Не так давно, в конце апреля, спикером Госдумы Вячеславом Володиным было заявлено, что Россия намерена подсчитать ущерб, понесённый от санкций со стороны стран ЕС, и выставить им счета на соответствующие суммы. Данное заявление главы одной из палат высшего законодательного органа нашей страны полностью совпадает с позицией представителей Советской России на Генуэзской конференции (10 апреля — 19 мая 1922 года). Какие параллели можно провести между нынешней ситуацией и событиями вековой давности?
Отечественная историческая наука традиционно описывает Генуэзскую конференцию прежде всего в контексте международного дипломатического признания советской власти, а также отказа большевиков от исполнения финансовых требований стран Антанты. Несомненно, всё это так, но тематика Генуэзской конференции проблемами Советской России и проблемами с Советской Россией далеко не исчерпывалась. Её главной задачей была регулировка глобальных финансово-экономических отношений после Первой мировой войны в новых политических реалиях.

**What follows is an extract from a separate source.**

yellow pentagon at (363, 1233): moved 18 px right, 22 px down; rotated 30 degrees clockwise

Разумеется, эти новые реалии касались, прежде всего, тех государственных образований, которые возникли на обломках сразу четырёх империй: Германской, Австро-Венгерской, Османской и Российской. Легитимность этих новых государств выглядела более чем сомнительной не только для их соседей, но и для значительной части их собственного населения. Масштабные боевые действия всё ещё шли в России (Гражданская война), в Турции (Война за независимость), даже в Британской империи (война в Ирландии), а также на других территориях.
Конечно, по сравнению с главными сражениями Первой мировой это были уже периферийные, но вовсе не малозначимые — особенно на историческую перспективу — конфликты, во многом определившие и межвоенный период, и события Второй мировой войны. Однако и тогда они достаточно эффективно использовались для текущей модерации послевоенного мироустройства. Тем более, что никакого единства или хотя бы заявленного в слове «Антанта» (от фр. «’Entente») согласия на этот счёт в стане победителей не наблюдалось.

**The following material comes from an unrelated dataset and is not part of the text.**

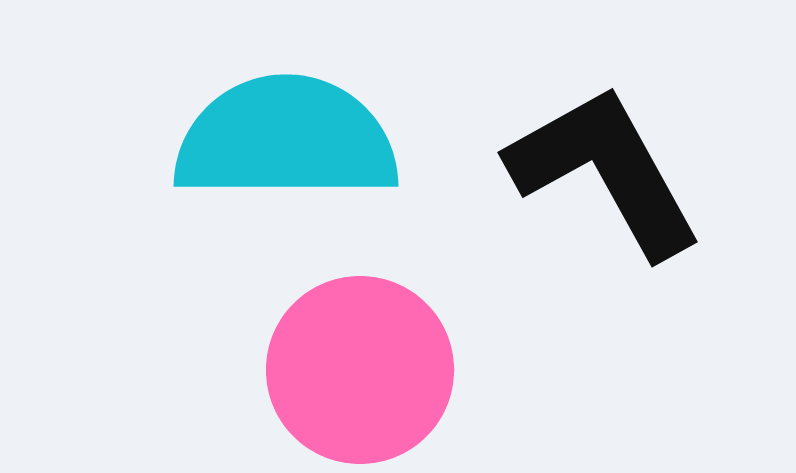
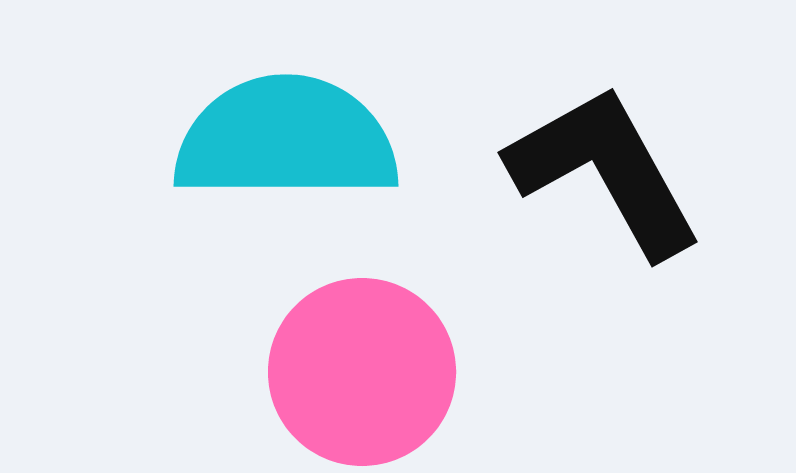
pink circle: moved 2 px right, 2 px down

Это касалось и главных бенефициаров Первой мировой: Британской империи, Франции, а также примкнувших к ним в апреле 1917 года, после и вследствие крушения Российской империи, США, — и «малых» союзников в лице Италии, Японии, Королевства Сербов, Хорватов и Словенцев (Югославии), Греции, Румынии, не говоря уже о «новых» европейских государствах типа Польши, Чехословакии, Финляндии или балтийских республик. На руинах довоенного мира каждый из них в меру своих сил пытался «тянуть одеяло на себя».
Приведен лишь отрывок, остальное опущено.